A starting point for this problem is to notice that if $s$ and $t$ are equal when restricted to some subset $X$ of letters, then they must also be equal when restricted to any subset $Y$ of $X$. In particular, this means that if $s$ and $t$ are equal when restricted to some subset $X$ of letters, they are also equal when restricted to any two letters in $X$.

Now consider the case where $s$ and $t$ are not equal when restricted to $X$. Again let $s'$ and $t'$ be $s$ and $t$ restricted to $X$. One possibility is that $s'$ and $t'$ are of different lengths, which means that $s$ and $t$ have differing amounts of the letters in $X$.

The other possibility is that $s'$ and $t'$ have different letters at some position. In this case, consider the first position at which $s'$ and $t'$ differ, and let $x$ and $y$ be the two letters that $s'$ and $t'$ have at this position. Since $s'$ and $t'$ are completely the same up to this position, if we remove all letters other than $x$ and $y$ from $s'$ and $t'$ to create new strings $s''$ and $t''$, the portion before this position will become the same (smaller) portion at the beginning of $s''$ and $t''$, and so the $x$ and $y$ at the same position in $s'$ and $t'$ will still be in the same position in $s''$ and $t''$. This means that $s''$ and $t''$ are not the same, and so, since $s''$ and $t''$ are actually just $s$ and $t$ restricted to the two letters $x$ and $y$, we can conclude that $s$ and $t$ are not the same when restricted to $x$ and $y$.

We have therefore shown that if $s$ and $t$ are not equal when restricted to $X$, then either they do not have the same amount of letters in $X$, or they are not the same when restricted to some pair of letters in $X$. However, we already know that if $s$ and $t$ are equal when restricted to $X$, then they must be the same when restricted to any pair of letters in $X$, and in this case they clearly must also have the same amount of letters in $X$.

This means that $s$ and $t$ being equal when restricted to $X$ is actually equivalent to having the same amount of letters in $X$ and being equal when restricted to any pair of letters in $X$.

We can use this fact to write our algorithm. We need to be able to quickly compute, for a given subset of letters $X$, whether $s$ and $t$ have the same amount of letters in $X$, and whether $s$ and $t$ are the same when restricted to any pair of letters in $X$.

We can make checking the first condition easy by precomputing the frequencies of each letter in each of $s$ and $t$. This takes linear time. Then, for a given $X$, we simply add up the frequencies of all letters in $X$ for each of $s$ and $t$ and check if the sums are equal.

We can make checking the second condition easy by just precomputing the answer for each pair of letters.
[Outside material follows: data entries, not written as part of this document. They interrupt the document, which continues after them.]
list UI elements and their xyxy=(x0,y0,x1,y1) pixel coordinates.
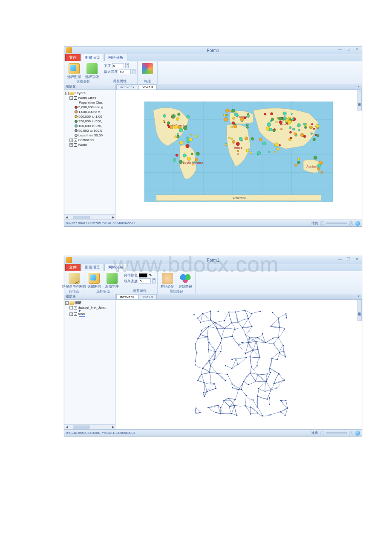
globe-icon[interactable] xyxy=(355,221,360,226)
expand-icon[interactable]: + xyxy=(69,143,73,147)
build-button[interactable] xyxy=(139,62,156,75)
select-layer-button[interactable]: 选择图层 xyxy=(86,272,102,289)
tree-root[interactable]: Layers xyxy=(75,91,86,95)
svg-point-49 xyxy=(183,154,187,158)
svg-point-271 xyxy=(265,342,266,343)
width-spinner[interactable]: ▾ xyxy=(125,63,129,68)
map-panel: network World ▾ 图层集 xyxy=(115,294,362,429)
ribbon-group-adjust: 宽度▾ 最大高度▾ 调整属性 xyxy=(102,61,138,84)
expand-icon[interactable]: - xyxy=(65,92,69,95)
checkbox[interactable]: ✓ xyxy=(74,306,77,309)
close-button[interactable]: ✕ xyxy=(354,257,360,262)
map-tab-dropdown[interactable]: ▾ xyxy=(357,295,361,299)
svg-point-223 xyxy=(229,406,230,408)
svg-point-228 xyxy=(238,344,239,346)
expand-icon[interactable]: - xyxy=(65,301,69,305)
width-input[interactable] xyxy=(112,63,124,68)
svg-point-158 xyxy=(262,142,266,145)
map-tab-world[interactable]: World xyxy=(139,294,157,299)
pencil-icon[interactable]: ✎ xyxy=(149,273,152,278)
map-canvas[interactable]: 图层集 xyxy=(115,300,362,429)
minimize-button[interactable]: — xyxy=(337,47,343,52)
checkbox[interactable]: ✓ xyxy=(74,143,77,147)
svg-point-101 xyxy=(292,118,294,120)
tree-cities[interactable]: World Cities xyxy=(78,95,96,100)
weight-field-button[interactable]: 权值字段 xyxy=(104,272,120,289)
map-tab-network[interactable]: network xyxy=(116,294,138,299)
ribbon-tab-network[interactable]: 网络分析 xyxy=(104,54,127,61)
tree-road[interactable]: road xyxy=(78,312,85,316)
zoom-out-button[interactable]: − xyxy=(320,431,324,435)
select-layer-button[interactable]: 选择图层 xyxy=(66,62,82,79)
svg-point-156 xyxy=(268,151,270,153)
legend-label: 5,000,000 and g xyxy=(78,105,103,110)
pathcolor-label: 路径颜色 xyxy=(124,273,138,278)
select-field-button[interactable]: 选择字段 xyxy=(84,62,100,79)
legend-row: 250,000 to 500, xyxy=(65,119,114,124)
maxheight-spinner[interactable]: ▾ xyxy=(132,69,135,74)
zoom-out-button[interactable]: − xyxy=(320,221,324,225)
map-panel: network World ▾ xyxy=(115,84,362,220)
zoom-slider[interactable] xyxy=(326,223,347,224)
path-color-swatch[interactable] xyxy=(139,273,147,278)
folder-icon xyxy=(69,92,74,95)
shortest-path-button[interactable]: 最短路径 xyxy=(177,272,193,289)
svg-point-141 xyxy=(309,126,313,129)
maximize-button[interactable]: ❐ xyxy=(346,47,352,52)
zoom-in-button[interactable]: + xyxy=(349,431,353,435)
minimize-button[interactable]: — xyxy=(337,257,343,262)
titlebar[interactable]: Form1 — ❐ ✕ xyxy=(64,256,362,264)
expand-icon[interactable]: - xyxy=(69,312,73,316)
map-canvas[interactable]: North America South America Africa Europ… xyxy=(115,90,362,220)
ribbon-tab-file[interactable]: 文件 xyxy=(65,54,81,61)
status-coordinates: X=-257.884172285785 Y=141.683406045622 xyxy=(66,221,135,225)
side-handle[interactable]: 图层集 xyxy=(357,90,362,111)
svg-point-28 xyxy=(170,125,173,129)
svg-point-194 xyxy=(218,311,219,312)
tree-world[interactable]: World xyxy=(78,142,87,147)
tree-root[interactable]: 图层 xyxy=(75,301,81,305)
globe-icon[interactable] xyxy=(355,431,360,436)
layer-tree[interactable]: -图层 -✓dataset_Net_Junct -✓road xyxy=(64,300,115,424)
map-tab-world[interactable]: World xyxy=(139,84,157,90)
maximize-button[interactable]: ❐ xyxy=(346,257,352,262)
tree-dataset[interactable]: dataset_Net_Junct xyxy=(78,305,107,310)
sidebar-scrollbar[interactable]: ◀▶ xyxy=(64,424,115,429)
start-draw-button[interactable]: 开始绘制 xyxy=(159,272,176,289)
svg-point-62 xyxy=(232,121,235,124)
pathpoint-layer-button[interactable]: 路径点所在图层 xyxy=(66,272,82,289)
zoom-slider[interactable] xyxy=(326,432,347,434)
svg-point-212 xyxy=(220,407,222,408)
legend-label: 250,000 to 500, xyxy=(78,119,102,124)
checkbox[interactable]: ✓ xyxy=(74,312,77,316)
ribbon-tab-render[interactable]: 图形渲染 xyxy=(81,263,104,271)
ribbon-tab-render[interactable]: 图形渲染 xyxy=(81,54,104,61)
sidebar-scrollbar[interactable]: ◀▶ xyxy=(64,214,115,220)
checkbox[interactable]: ✓ xyxy=(74,139,77,142)
svg-point-137 xyxy=(292,128,295,130)
checkbox[interactable]: ✓ xyxy=(74,96,77,100)
map-tab-dropdown[interactable]: ▾ xyxy=(357,85,361,89)
svg-point-288 xyxy=(269,414,271,416)
svg-point-78 xyxy=(245,137,248,140)
app-window-1: Form1 — ❐ ✕ 文件 图形渲染 网络分析 选择图层 选择字段 选择参数 … xyxy=(64,46,362,227)
layer-tree[interactable]: -Layers -✓World Cities Population Clas 5… xyxy=(64,90,115,214)
svg-point-26 xyxy=(186,115,189,118)
ribbon-tab-file[interactable]: 文件 xyxy=(65,263,81,271)
close-button[interactable]: ✕ xyxy=(354,47,360,52)
map-tab-network[interactable]: network xyxy=(116,84,138,90)
titlebar[interactable]: Form1 — ❐ ✕ xyxy=(64,46,362,54)
tree-continents[interactable]: Continents xyxy=(78,138,94,142)
svg-point-206 xyxy=(221,338,222,339)
ribbon-tab-network[interactable]: 网络分析 xyxy=(104,263,127,271)
side-handle[interactable]: 图层集 xyxy=(357,300,362,321)
expand-icon[interactable]: - xyxy=(69,306,73,309)
expand-icon[interactable]: + xyxy=(69,139,73,142)
linewidth-input[interactable] xyxy=(139,278,151,283)
maxheight-input[interactable] xyxy=(119,69,131,74)
svg-point-162 xyxy=(193,314,195,315)
zoom-in-button[interactable]: + xyxy=(349,221,353,225)
svg-point-215 xyxy=(231,322,233,324)
linewidth-spinner[interactable]: ▾ xyxy=(152,278,156,283)
expand-icon[interactable]: - xyxy=(69,96,73,100)
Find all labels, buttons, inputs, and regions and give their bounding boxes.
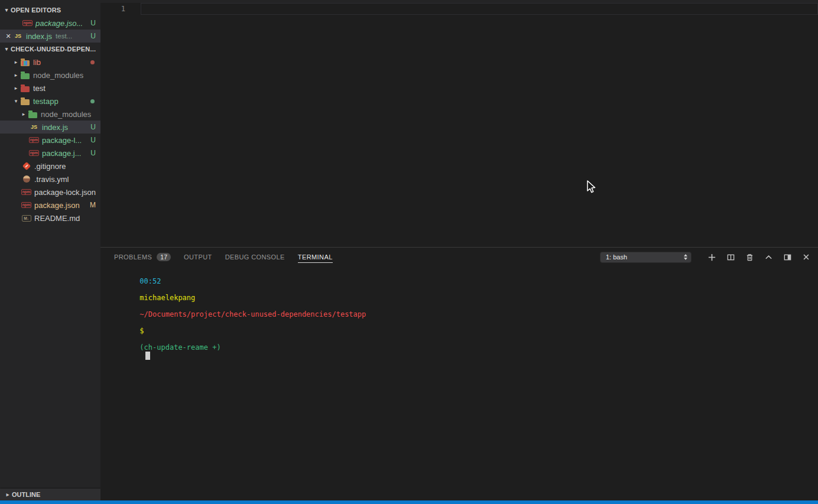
tree-item-lib[interactable]: ▸ lib <box>0 56 100 69</box>
terminal-git-status: (ch-update-reame +) <box>139 343 220 352</box>
terminal-shell-select[interactable]: 1: bash <box>600 252 692 263</box>
node-modules-folder-icon <box>28 109 38 119</box>
close-icon[interactable]: ✕ <box>4 32 13 40</box>
open-editor-label: index.js <box>26 32 52 41</box>
npm-icon: npm <box>21 187 31 197</box>
tree-item-node-modules[interactable]: ▸ node_modules <box>0 69 100 82</box>
git-status-badge: U <box>90 123 96 131</box>
outline-section-header[interactable]: ▸ OUTLINE <box>0 489 100 500</box>
sidebar: ▾ OPEN EDITORS npm package.jso... U ✕ JS… <box>0 0 100 500</box>
npm-icon: npm <box>22 18 33 28</box>
terminal-cursor <box>145 352 150 360</box>
chevron-right-icon: ▸ <box>12 85 20 91</box>
split-terminal-icon[interactable] <box>726 252 735 262</box>
tree-item-gitignore[interactable]: .gitignore <box>0 160 100 173</box>
shell-select-value: 1: bash <box>606 253 684 261</box>
tree-item-travis-yml[interactable]: .travis.yml <box>0 173 100 186</box>
open-editor-item-package-json[interactable]: npm package.jso... U <box>0 17 100 30</box>
git-dot-badge <box>90 99 95 103</box>
tree-item-readme-md[interactable]: M↓ README.md <box>0 212 100 225</box>
chevron-right-icon: ▸ <box>4 492 12 498</box>
editor-area[interactable]: 1 <box>100 0 818 247</box>
npm-icon: npm <box>29 135 39 145</box>
open-editor-folder-description: test... <box>56 32 72 40</box>
tree-item-test[interactable]: ▸ test <box>0 82 100 95</box>
close-panel-icon[interactable] <box>801 252 811 262</box>
tree-item-index-js[interactable]: JS index.js U <box>0 121 100 134</box>
chevron-right-icon: ▸ <box>12 72 20 78</box>
npm-icon: npm <box>21 200 31 210</box>
maximize-panel-chevron-icon[interactable] <box>764 252 773 262</box>
select-arrows-icon <box>684 254 687 260</box>
lib-folder-icon <box>20 57 30 67</box>
node-modules-folder-icon <box>20 70 30 80</box>
current-line-highlight <box>141 3 818 15</box>
markdown-icon: M↓ <box>21 213 31 223</box>
bottom-panel: PROBLEMS 17 OUTPUT DEBUG CONSOLE TERMINA… <box>100 247 818 500</box>
open-editors-title: OPEN EDITORS <box>11 6 61 14</box>
terminal-prompt-line[interactable]: 00:52 michaelekpang ~/Documents/project/… <box>114 269 366 369</box>
outline-title: OUTLINE <box>12 491 40 498</box>
move-panel-icon[interactable] <box>783 252 792 262</box>
problems-count-badge: 17 <box>157 253 171 261</box>
tab-output[interactable]: OUTPUT <box>184 253 212 261</box>
tree-item-nested-node-modules[interactable]: ▸ node_modules <box>0 108 100 121</box>
open-folder-icon <box>20 96 30 106</box>
git-status-badge: U <box>90 149 96 157</box>
chevron-down-icon: ▾ <box>12 98 20 104</box>
tab-terminal[interactable]: TERMINAL <box>298 253 333 263</box>
js-icon: JS <box>29 122 39 132</box>
open-editor-item-index-js[interactable]: ✕ JS index.js test... U <box>0 30 100 43</box>
explorer-section-header[interactable]: ▾ CHECK-UNUSED-DEPEN... <box>0 43 100 56</box>
chevron-down-icon: ▾ <box>2 7 11 13</box>
open-editors-header[interactable]: ▾ OPEN EDITORS <box>0 4 100 17</box>
terminal-prompt-symbol: $ <box>139 327 144 335</box>
chevron-down-icon: ▾ <box>2 46 11 52</box>
panel-actions: 1: bash <box>600 248 818 266</box>
open-editor-label: package.jso... <box>35 19 83 28</box>
test-folder-icon <box>20 83 30 93</box>
line-number: 1 <box>110 3 125 15</box>
chevron-right-icon: ▸ <box>12 59 20 65</box>
git-status-badge: U <box>90 136 96 144</box>
tree-item-package-lock-json[interactable]: npm package-lock.json <box>0 186 100 199</box>
panel-tabs: PROBLEMS 17 OUTPUT DEBUG CONSOLE TERMINA… <box>114 248 333 266</box>
status-bar <box>0 500 818 504</box>
git-status-badge: U <box>90 32 96 40</box>
git-status-badge: M <box>90 201 96 209</box>
chevron-right-icon: ▸ <box>20 111 28 117</box>
js-icon: JS <box>13 31 23 41</box>
vscode-window: ▾ OPEN EDITORS npm package.jso... U ✕ JS… <box>0 0 818 504</box>
tab-problems[interactable]: PROBLEMS 17 <box>114 253 171 261</box>
travis-ci-icon <box>21 174 31 184</box>
git-icon <box>21 161 31 171</box>
terminal-time: 00:52 <box>139 277 161 285</box>
tree-item-package-lock-nested[interactable]: npm package-l... U <box>0 134 100 147</box>
terminal-user: michaelekpang <box>139 294 195 302</box>
tab-debug-console[interactable]: DEBUG CONSOLE <box>225 253 285 261</box>
tree-item-testapp[interactable]: ▾ testapp <box>0 95 100 108</box>
tree-item-package-json[interactable]: npm package.json M <box>0 199 100 212</box>
tree-item-package-json-nested[interactable]: npm package.j... U <box>0 147 100 160</box>
project-name: CHECK-UNUSED-DEPEN... <box>11 45 96 53</box>
error-dot-badge <box>90 60 95 64</box>
new-terminal-icon[interactable] <box>707 252 716 262</box>
kill-terminal-trash-icon[interactable] <box>745 252 754 262</box>
git-status-badge: U <box>90 19 96 27</box>
terminal-path: ~/Documents/project/check-unused-depende… <box>139 310 366 318</box>
npm-icon: npm <box>29 148 39 158</box>
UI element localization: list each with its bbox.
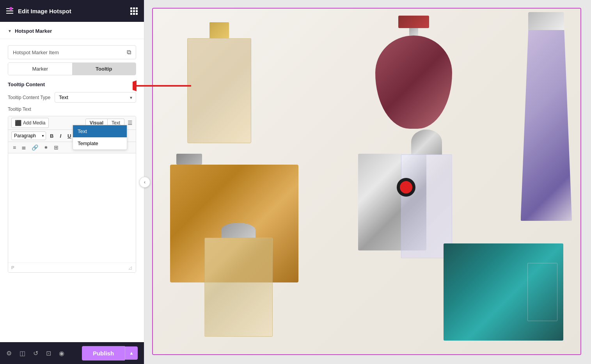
tooltip-section-title: Tooltip Content [8, 82, 136, 87]
item-row-label: Hotspot Marker Item [13, 50, 59, 55]
grid-icon[interactable] [130, 7, 138, 15]
format-select-wrapper: Paragraph Heading 1 Heading 2 [11, 131, 46, 140]
responsive-icon-button[interactable]: ⊡ [46, 350, 51, 357]
dropdown-overlay: Text Template [73, 125, 127, 150]
hotspot-inner-dot [400, 181, 412, 194]
content-type-select-wrapper: Text Template [55, 92, 136, 103]
hotspot-dot[interactable] [397, 178, 415, 197]
bottle-bottomright [444, 243, 563, 340]
section-header: ▼ Hotspot Marker [0, 22, 144, 39]
dropdown-option-text[interactable]: Text [73, 125, 127, 137]
collapse-panel-button[interactable]: ‹ [139, 177, 150, 188]
dot-indicator [9, 7, 12, 10]
left-panel: Edit Image Hotspot ▼ Hotspot Marker Hots… [0, 0, 144, 364]
hotspot-outer-ring [397, 178, 415, 197]
bottle-topleft [187, 22, 251, 154]
editor-content[interactable] [8, 153, 136, 263]
bold-button[interactable]: B [48, 132, 56, 140]
content-type-select[interactable]: Text Template [55, 92, 136, 103]
tab-marker[interactable]: Marker [8, 63, 72, 75]
content-type-label: Tooltip Content Type [8, 95, 55, 100]
bottom-icons: ⚙ ◫ ↺ ⊡ ◉ [6, 350, 64, 357]
editor-path-label: P [11, 265, 14, 270]
panel-header: Edit Image Hotspot [0, 0, 144, 22]
add-media-label: Add Media [23, 120, 45, 126]
tab-row: Marker Tooltip [8, 62, 136, 75]
item-row: Hotspot Marker Item ⧉ [8, 45, 136, 59]
perfume-canvas [153, 9, 580, 354]
bottle-topright [521, 12, 572, 237]
copy-button[interactable]: ⧉ [127, 49, 131, 56]
content-type-row: Tooltip Content Type Text Template [8, 92, 136, 103]
image-frame [152, 8, 581, 355]
panel-title: Edit Image Hotspot [18, 8, 71, 14]
add-media-button[interactable]: ⬛ Add Media [11, 118, 49, 128]
bottle-bottomleft [204, 223, 273, 344]
section-title: Hotspot Marker [15, 28, 52, 34]
unordered-list-button[interactable]: ≡ [11, 144, 18, 151]
media-icon: ⬛ [15, 120, 21, 126]
history-icon-button[interactable]: ↺ [33, 350, 38, 357]
link-button[interactable]: 🔗 [30, 144, 40, 151]
publish-group: Publish ▲ [82, 346, 138, 360]
italic-button[interactable]: I [57, 132, 64, 140]
editor-footer: P ⊿ [8, 263, 136, 272]
tooltip-section: Tooltip Content Tooltip Content Type Tex… [0, 75, 144, 279]
table-button[interactable]: ⊞ [52, 144, 60, 151]
resize-handle[interactable]: ⊿ [128, 265, 133, 271]
section-collapse-icon[interactable]: ▼ [8, 29, 12, 33]
preview-icon-button[interactable]: ◉ [59, 350, 64, 357]
split-button[interactable]: ⁕ [42, 144, 50, 151]
dropdown-option-template[interactable]: Template [73, 137, 127, 149]
panel-body: ▼ Hotspot Marker Hotspot Marker Item ⧉ M… [0, 22, 144, 342]
layers-icon-button[interactable]: ◫ [20, 350, 25, 357]
bottle-topmiddle [375, 16, 452, 140]
publish-button[interactable]: Publish [82, 346, 125, 360]
format-select[interactable]: Paragraph Heading 1 Heading 2 [11, 131, 46, 140]
gear-icon-button[interactable]: ⚙ [6, 350, 12, 357]
publish-chevron-button[interactable]: ▲ [125, 346, 138, 360]
tooltip-text-label: Tooltip Text [8, 107, 55, 112]
ordered-list-button[interactable]: ≣ [20, 144, 28, 151]
kitchen-sink-button[interactable]: ☰ [128, 120, 133, 126]
tab-tooltip[interactable]: Tooltip [72, 63, 136, 75]
right-canvas [144, 0, 591, 364]
header-left: Edit Image Hotspot [6, 8, 71, 14]
bottom-bar: ⚙ ◫ ↺ ⊡ ◉ Publish ▲ [0, 342, 144, 364]
tooltip-text-row: Tooltip Text [8, 107, 136, 112]
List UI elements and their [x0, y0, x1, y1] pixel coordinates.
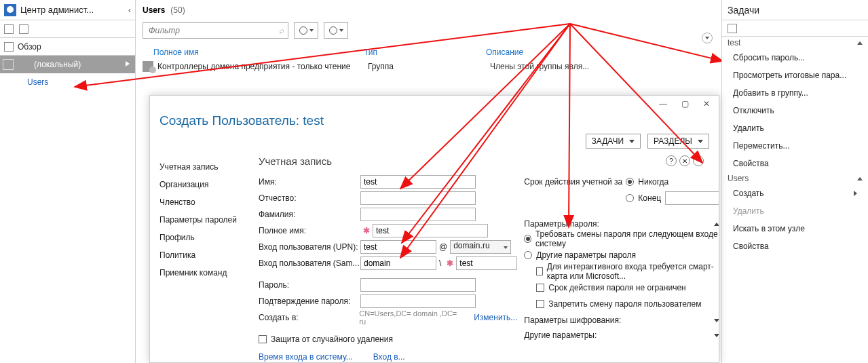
task-delete[interactable]: Удалить — [722, 119, 868, 137]
sam-user-input[interactable] — [456, 256, 517, 270]
cantchange-checkbox[interactable] — [536, 300, 544, 308]
protect-checkbox[interactable] — [259, 335, 267, 343]
nav-account[interactable]: Учетная запись — [150, 158, 252, 176]
sam-domain-input[interactable] — [360, 256, 436, 270]
task-create-label: Создать — [733, 189, 764, 198]
required-icon: ✱ — [444, 259, 456, 268]
col-name[interactable]: Полное имя — [153, 47, 364, 57]
logon-hours-link[interactable]: Время входа в систему... — [259, 352, 353, 362]
password-input[interactable] — [360, 278, 476, 292]
other-params-label: Другие параметры: — [524, 330, 597, 340]
app-icon — [4, 4, 16, 16]
must-change-radio[interactable] — [524, 235, 531, 243]
tasks-group-users[interactable]: Users — [722, 172, 868, 185]
first-name-label: Имя: — [259, 177, 360, 187]
expires-end-radio[interactable] — [626, 194, 634, 202]
overview-icon — [4, 42, 14, 52]
expires-date-input[interactable] — [665, 191, 719, 205]
task-disable[interactable]: Отключить — [722, 102, 868, 119]
nav-policy[interactable]: Политика — [150, 246, 252, 264]
dialog-nav: Учетная запись Организация Членство Пара… — [150, 153, 252, 362]
chevron-right-icon — [126, 61, 130, 66]
full-name-input[interactable] — [373, 224, 488, 237]
nav-overview-label: Обзор — [18, 42, 41, 52]
search-icon[interactable]: ⌕ — [279, 26, 284, 35]
collapse-nav-button[interactable]: ‹ — [128, 5, 131, 15]
logon-to-link[interactable]: Вход в... — [373, 352, 405, 362]
backslash: \ — [436, 259, 444, 268]
tasks-dropdown[interactable]: ЗАДАЧИ — [586, 134, 641, 149]
tasks-label: ЗАДАЧИ — [592, 136, 624, 146]
nav-password-params[interactable]: Параметры паролей — [150, 211, 252, 229]
col-desc[interactable]: Описание — [486, 47, 608, 57]
group-users-label: Users — [728, 174, 749, 183]
at-sign: @ — [436, 242, 450, 252]
pwd-options-label: Параметры пароля: — [524, 219, 599, 229]
tree-collapse-icon[interactable] — [4, 24, 14, 34]
nav-local-label: (локальный) — [34, 60, 81, 69]
expires-never-radio[interactable] — [626, 178, 634, 186]
tasks-tool-icon[interactable] — [728, 24, 737, 33]
chevron-down-icon[interactable] — [714, 319, 719, 322]
task-search-node[interactable]: Искать в этом узле — [722, 220, 868, 237]
close-button[interactable]: ✕ — [697, 96, 716, 112]
group-test-label: test — [728, 38, 740, 47]
nav-users[interactable]: Users — [0, 73, 135, 91]
create-user-dialog: — ▢ ✕ Создать Пользователь: test ЗАДАЧИ … — [149, 95, 719, 363]
nav-local-domain[interactable]: (локальный) — [0, 56, 135, 73]
maximize-button[interactable]: ▢ — [675, 96, 694, 112]
smartcard-label: Для интерактивного входа требуется смарт… — [547, 262, 719, 281]
left-toolbar — [0, 20, 135, 38]
task-container-properties[interactable]: Свойства — [722, 237, 868, 255]
dn-value: CN=Users,DC= domain ,DC= ru — [359, 309, 464, 326]
expand-list-button[interactable] — [702, 33, 713, 43]
tasks-toolbar — [722, 20, 868, 37]
main-title: Users — [143, 5, 165, 15]
main-toolbar: ⌕ — [136, 20, 719, 41]
task-move[interactable]: Переместить... — [722, 137, 868, 155]
filter-box[interactable]: ⌕ — [143, 22, 288, 39]
upn-suffix-dropdown[interactable]: domain.ru — [450, 240, 511, 254]
tree-expand-icon[interactable] — [19, 24, 29, 34]
task-add-to-group[interactable]: Добавить в группу... — [722, 84, 868, 102]
main-header: Users (50) — [136, 0, 719, 20]
nav-membership[interactable]: Членство — [150, 193, 252, 211]
task-resultant-policy[interactable]: Просмотреть итоговые пара... — [722, 66, 868, 84]
change-dn-link[interactable]: Изменить... — [474, 313, 517, 322]
first-name-input[interactable] — [360, 175, 476, 189]
nav-organization[interactable]: Организация — [150, 176, 252, 193]
confirm-password-input[interactable] — [360, 294, 476, 308]
tasks-group-test[interactable]: test — [722, 37, 868, 49]
middle-name-label: Отчество: — [259, 193, 360, 203]
minimize-button[interactable]: — — [654, 96, 673, 112]
middle-name-input[interactable] — [360, 191, 476, 205]
noexpire-checkbox[interactable] — [536, 284, 544, 292]
cantchange-label: Запретить смену пароля пользователем — [548, 299, 701, 309]
chevron-up-icon — [857, 177, 863, 180]
other-pwd-label: Другие параметры пароля — [536, 250, 636, 260]
task-reset-password[interactable]: Сбросить пароль... — [722, 49, 868, 66]
nav-profile[interactable]: Профиль — [150, 229, 252, 246]
chevron-down-icon[interactable] — [714, 223, 719, 226]
col-type[interactable]: Тип — [364, 47, 486, 57]
chevron-right-icon — [854, 191, 857, 196]
filter-input[interactable] — [147, 25, 279, 36]
other-pwd-radio[interactable] — [524, 251, 532, 259]
app-title: Центр админист... — [20, 5, 127, 15]
view-options-button[interactable] — [294, 22, 318, 39]
task-create[interactable]: Создать — [722, 185, 868, 202]
refresh-options-button[interactable] — [324, 22, 348, 39]
last-name-input[interactable] — [360, 208, 476, 221]
upn-input[interactable] — [360, 240, 436, 254]
noexpire-label: Срок действия пароля не ограничен — [548, 283, 685, 292]
nav-overview[interactable]: Обзор — [0, 38, 135, 56]
row-name: Контроллеры домена предприятия - только … — [157, 62, 368, 71]
nav-command-receiver[interactable]: Приемник команд — [150, 264, 252, 282]
task-properties[interactable]: Свойства — [722, 155, 868, 172]
table-row[interactable]: Контроллеры домена предприятия - только … — [143, 61, 713, 72]
sections-label: РАЗДЕЛЫ — [654, 136, 692, 146]
sections-dropdown[interactable]: РАЗДЕЛЫ — [647, 134, 709, 149]
chevron-up-icon — [857, 41, 863, 45]
chevron-down-icon[interactable] — [714, 334, 719, 337]
smartcard-checkbox[interactable] — [536, 267, 542, 275]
For each pair, we can find the answer in linear time by simply reducing $s$ and $t$ to the strings $s'$ and $t'$ that only have the letters in the pair, then checking whether $s'$ and $t'$ are equal. Then, for a given $X$, we simply loop through all pairs of letters in $X$ and check our precomputed answers.

The overall runtime becomes $\mathcal O(\text{number of pairs} \cdot (|s| + |t| + Q))$ due to the linear time precomputation for each pair and then checking each pair in constant time for each query. Since there are only $18$ letters we need to consider, there are only $\frac {18 \cdot 17} 2 = 153$ pairs, which is small enough for this algorithm to be reasonably efficient.

Java code:

import java.io.BufferedReader;
import java.io.IOException;
import java.io.InputStreamReader;

public class SubsetEquality {

    public static void main(String[] args) throws IOException {
        BufferedReader in = new BufferedReader(new InputStreamReader(System.in));
        char[] s = in.readLine().toCharArray();
        char[] t = in.readLine().toCharArray();
        int[] freqsS = new int[26];
        int[] freqsT = new int[26];
        for (char x = 'a'; x <= 'z'; x++) {
            for (char letter : s) {
                if (letter == x) {
                    freqsS[x - 'a']++;
                }
            }
            for (char letter : t) {
                if (letter == x) {
                    freqsT[x - 'a']++;
                }
            }
        }
        boolean[][] compatible = new boolean[26][26];
        for (char y = 'a'; y <= 'z'; y++) {
            for (char x = 'a'; x < y; x++) {
                StringBuilder sRestricted = new StringBuilder();
                StringBuilder tRestricted = new StringBuilder();
                for (char letter : s) {
                    if (letter == x || letter == y) {
                        sRestricted.append(letter);
                    }
                }
                for (char letter : t) {
                    if (letter == x || letter == y) {
                        tRestricted.append(letter);
                    }
                }
                compatible[x - 'a'][y - 'a'] = sRestricted.toString().equals(tRestricted.toString());
            }
        }
        StringBuilder out = new StringBuilder();
        for (int q = Integer.parseInt(in.readLine()); q > 0; q--) {
            char[] subset = in.readLine().toCharArray();
            char answer = 'Y';
            int sSum = 0;
            int tSum = 0;
            for (char x : subset) {
                sSum += freqsS[x - 'a'];
                tSum += freqsT[x - 'a'];
            }
            if (sSum != tSum) {
                answer = 'N';
            }
            for (int j = 0; j < subset.length; j++) {
                for (int k = j + 1; k < subset.length; k++) {
                    if (!compatible[subset[j] - 'a'][subset[k] - 'a']) {
                        answer = 'N';
                    }
                }
            }
            out.append(answer);
        }
        System.out.println(out);
    }
}